Lionel unlocked the door and they stepped into the cottage. The fusty smell rushed at them.

Marnie grimaced. ‘I wanted Emelie to move out of here.’

‘She wouldn’t have,’ said Lionel. ‘Do you have a phone with you? Is it one with a torch on it?’

Marnie foraged in her handbag and brought out her iPhone.

Lionel went into the kitchen and then into the pantry. Inside it, there was a door that opened onto a flight of stone steps leading down. Lionel flicked on the light switch.

‘Emelie said she didn’t have a cellar,’ said Marnie, with a gasp of surprise.

‘She lied,’ said Lionel. ‘Dear me.’ The further down they ventured, the more the walls were saturated. ‘I’ve never seen it this bad before. The water falls down from the hill and it collects at the back of the cottage,’ he explained.

‘I know. Emelie took me strawberry picking. It was a quagmire.’

When she reached the bottom of the steps, Marnie found they were at the beginning of a tunnel with a low arched ceiling.

‘You’ll need that torch now,’ said Lionel. Marnie switched it on.

‘Wow.’ This is like something Manfred Masters might have constructed, was Marnie’s first thought.

‘We don’t know why the tunnel was built in the first place, but presumably it was intended to lead into the woods. Very handy for the Shanke family to help their priest escape, but of course it was built years before Henry the Eighth turned Protestant. Maybe the builder had second sight of what was to come.’

‘What’s at the other end of it?’

‘You’ll see soon enough.’

The tunnel curved to the left and they came to another door with an iron hoop for a handle. Lionel twisted it then pushed and it opened into the manor’s cellar where Marnie and Herv had gone exploring. The door had a wine rack on the other side and when Lionel shut it again, it was undetectable.

‘Imagine being here in the dead of night,’ said Lionel as they walked up the steps, through the boot room, the scullery, then into the kitchen. ‘You can’t risk being seen because you’re here in secret. Don’t switch your torch off yet, Marnie.’

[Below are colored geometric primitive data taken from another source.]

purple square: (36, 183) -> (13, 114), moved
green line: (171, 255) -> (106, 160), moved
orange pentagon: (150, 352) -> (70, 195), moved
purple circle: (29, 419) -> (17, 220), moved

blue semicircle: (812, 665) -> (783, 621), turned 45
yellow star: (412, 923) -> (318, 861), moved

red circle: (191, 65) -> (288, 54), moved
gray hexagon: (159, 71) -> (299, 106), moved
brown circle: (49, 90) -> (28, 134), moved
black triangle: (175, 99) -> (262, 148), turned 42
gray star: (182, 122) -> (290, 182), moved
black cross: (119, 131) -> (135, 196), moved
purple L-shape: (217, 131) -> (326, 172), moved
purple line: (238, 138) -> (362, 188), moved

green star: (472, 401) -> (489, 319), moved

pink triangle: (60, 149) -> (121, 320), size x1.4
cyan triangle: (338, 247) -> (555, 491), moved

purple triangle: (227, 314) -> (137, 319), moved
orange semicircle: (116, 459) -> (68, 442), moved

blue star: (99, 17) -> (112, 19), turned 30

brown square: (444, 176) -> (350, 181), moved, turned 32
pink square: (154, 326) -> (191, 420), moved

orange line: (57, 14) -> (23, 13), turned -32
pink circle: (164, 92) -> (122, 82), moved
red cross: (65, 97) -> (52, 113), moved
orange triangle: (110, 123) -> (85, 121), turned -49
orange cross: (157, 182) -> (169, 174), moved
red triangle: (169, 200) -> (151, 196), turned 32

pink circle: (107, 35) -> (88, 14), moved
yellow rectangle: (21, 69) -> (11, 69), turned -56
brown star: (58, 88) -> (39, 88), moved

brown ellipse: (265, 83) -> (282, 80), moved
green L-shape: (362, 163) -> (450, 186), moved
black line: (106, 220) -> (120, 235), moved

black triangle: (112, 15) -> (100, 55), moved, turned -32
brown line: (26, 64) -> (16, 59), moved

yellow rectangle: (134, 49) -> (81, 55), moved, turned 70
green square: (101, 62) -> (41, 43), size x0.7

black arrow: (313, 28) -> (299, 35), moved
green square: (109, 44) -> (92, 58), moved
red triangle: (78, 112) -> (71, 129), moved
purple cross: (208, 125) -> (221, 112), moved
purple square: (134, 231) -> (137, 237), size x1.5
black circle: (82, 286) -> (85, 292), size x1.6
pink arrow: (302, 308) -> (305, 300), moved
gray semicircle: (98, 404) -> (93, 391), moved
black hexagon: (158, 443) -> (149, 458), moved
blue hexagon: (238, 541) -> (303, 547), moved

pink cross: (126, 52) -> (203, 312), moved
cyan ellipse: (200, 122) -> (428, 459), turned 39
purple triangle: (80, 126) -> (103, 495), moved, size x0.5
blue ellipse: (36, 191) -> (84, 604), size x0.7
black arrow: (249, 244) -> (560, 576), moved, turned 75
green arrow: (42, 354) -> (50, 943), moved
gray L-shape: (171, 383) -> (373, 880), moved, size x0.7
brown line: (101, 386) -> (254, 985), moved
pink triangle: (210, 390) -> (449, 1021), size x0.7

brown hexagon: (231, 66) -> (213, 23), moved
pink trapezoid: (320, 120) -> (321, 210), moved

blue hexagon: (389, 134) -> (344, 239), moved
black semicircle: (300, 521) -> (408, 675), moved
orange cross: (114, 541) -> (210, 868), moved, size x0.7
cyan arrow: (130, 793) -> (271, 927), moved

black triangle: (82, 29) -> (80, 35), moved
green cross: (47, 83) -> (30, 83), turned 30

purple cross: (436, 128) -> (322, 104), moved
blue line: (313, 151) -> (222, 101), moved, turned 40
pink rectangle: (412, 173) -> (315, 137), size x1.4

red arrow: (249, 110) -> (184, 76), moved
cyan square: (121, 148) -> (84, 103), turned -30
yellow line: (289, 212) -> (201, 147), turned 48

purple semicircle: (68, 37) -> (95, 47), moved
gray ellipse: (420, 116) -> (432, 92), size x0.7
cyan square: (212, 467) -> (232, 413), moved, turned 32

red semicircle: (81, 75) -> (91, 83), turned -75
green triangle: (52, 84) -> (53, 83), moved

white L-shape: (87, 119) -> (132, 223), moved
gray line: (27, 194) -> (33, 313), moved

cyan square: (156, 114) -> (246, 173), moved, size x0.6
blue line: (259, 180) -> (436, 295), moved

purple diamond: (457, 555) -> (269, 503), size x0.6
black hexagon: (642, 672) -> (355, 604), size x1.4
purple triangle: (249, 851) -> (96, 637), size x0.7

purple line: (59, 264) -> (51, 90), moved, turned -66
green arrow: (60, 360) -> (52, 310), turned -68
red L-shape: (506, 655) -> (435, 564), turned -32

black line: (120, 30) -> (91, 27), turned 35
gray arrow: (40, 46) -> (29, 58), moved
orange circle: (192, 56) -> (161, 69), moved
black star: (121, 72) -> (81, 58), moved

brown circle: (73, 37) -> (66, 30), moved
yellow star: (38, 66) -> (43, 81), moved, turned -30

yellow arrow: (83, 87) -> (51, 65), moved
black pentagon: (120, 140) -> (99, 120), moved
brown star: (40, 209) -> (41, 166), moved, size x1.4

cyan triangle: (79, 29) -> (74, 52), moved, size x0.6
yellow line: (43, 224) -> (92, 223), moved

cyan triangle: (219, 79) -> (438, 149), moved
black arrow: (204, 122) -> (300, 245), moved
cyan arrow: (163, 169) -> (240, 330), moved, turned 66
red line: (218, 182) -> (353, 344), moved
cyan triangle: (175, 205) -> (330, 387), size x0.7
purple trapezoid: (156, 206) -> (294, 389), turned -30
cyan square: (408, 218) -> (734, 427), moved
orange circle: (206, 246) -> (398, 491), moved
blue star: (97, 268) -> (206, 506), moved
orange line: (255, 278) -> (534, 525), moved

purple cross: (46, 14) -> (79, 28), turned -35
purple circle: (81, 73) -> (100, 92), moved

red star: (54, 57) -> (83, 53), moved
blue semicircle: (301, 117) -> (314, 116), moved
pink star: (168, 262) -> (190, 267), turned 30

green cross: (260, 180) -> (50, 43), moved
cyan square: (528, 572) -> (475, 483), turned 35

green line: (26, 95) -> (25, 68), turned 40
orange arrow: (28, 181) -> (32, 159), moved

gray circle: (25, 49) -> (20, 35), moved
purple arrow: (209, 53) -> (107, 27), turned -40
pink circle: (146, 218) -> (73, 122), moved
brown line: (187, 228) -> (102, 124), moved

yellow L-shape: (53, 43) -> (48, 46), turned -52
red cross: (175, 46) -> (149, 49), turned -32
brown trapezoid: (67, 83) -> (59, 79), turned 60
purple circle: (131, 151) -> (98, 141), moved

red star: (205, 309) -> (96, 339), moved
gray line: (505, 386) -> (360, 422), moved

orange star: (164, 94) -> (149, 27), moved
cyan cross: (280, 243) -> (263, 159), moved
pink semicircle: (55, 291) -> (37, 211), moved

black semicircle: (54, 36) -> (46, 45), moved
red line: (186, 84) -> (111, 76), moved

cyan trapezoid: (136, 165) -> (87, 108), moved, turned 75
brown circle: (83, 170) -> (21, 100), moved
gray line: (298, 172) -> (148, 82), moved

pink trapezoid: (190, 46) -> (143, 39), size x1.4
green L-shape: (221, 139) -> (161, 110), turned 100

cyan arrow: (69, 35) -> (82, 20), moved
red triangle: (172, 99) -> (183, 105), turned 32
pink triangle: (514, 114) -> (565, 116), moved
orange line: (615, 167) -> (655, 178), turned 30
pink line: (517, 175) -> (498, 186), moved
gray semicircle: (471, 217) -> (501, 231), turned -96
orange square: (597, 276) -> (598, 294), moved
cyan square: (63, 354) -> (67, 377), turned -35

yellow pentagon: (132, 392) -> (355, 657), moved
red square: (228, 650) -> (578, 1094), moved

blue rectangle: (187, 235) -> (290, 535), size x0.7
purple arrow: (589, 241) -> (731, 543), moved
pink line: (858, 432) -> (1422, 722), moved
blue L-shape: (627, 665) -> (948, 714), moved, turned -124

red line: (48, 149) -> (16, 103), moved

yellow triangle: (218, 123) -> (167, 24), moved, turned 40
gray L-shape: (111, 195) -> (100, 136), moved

‘Ok-ay,’ said Marnie, still puzzled. She followed him into the body of the manor, up the main staircase and along the windowed gallery where Lionel sat down on one of the seats and took the apple out of his pocket. He turned it around so that she could see that it had started to redden on one side.

‘Do you know what type of apples grow on Emelie’s tree, Marnie?’

‘I have no idea,’ she replied.

‘It does better in warmer climates, but it survives here in Wychwell for some reason. It’s a Pink Lady.’

A Pink Lady, Marnie repeated to herself. Then Lionel watched the expression on her face change as the realisation dawned.

‘A . . . the Pink Lady. The ghost?’

‘Lilian’s little joke,’ chuckled Lionel. ‘When Emelie used to come here at night, she walked with a lantern, or her torch, rather than switch on a light and alert the whole village to her presence.

‘Emelie was the Pink Lady?’

‘The chemical compounds in the glass here make any light behind it appear pink. Someone saw a strange glow, presumed it was a ghost. Lilian knew it wasn’t, of course, but she nevertheless encouraged the misconception.’

Marnie laughed. ‘The little monkey,’ she said. ‘But why would—’

‘She was so full of fun,’ said Lionel, cutting her off, the sun fading from his smile. ‘At least she was after Jago died. Turn off your torchlight, Marnie. There’s more to tell.’

Marnie did as he asked and they made their way back down the gallery. They passed the portrait of the Irish lady on the stairs and Marnie shivered as if they shared a secret, or maybe something implanted in their genes. Lionel led her into the library.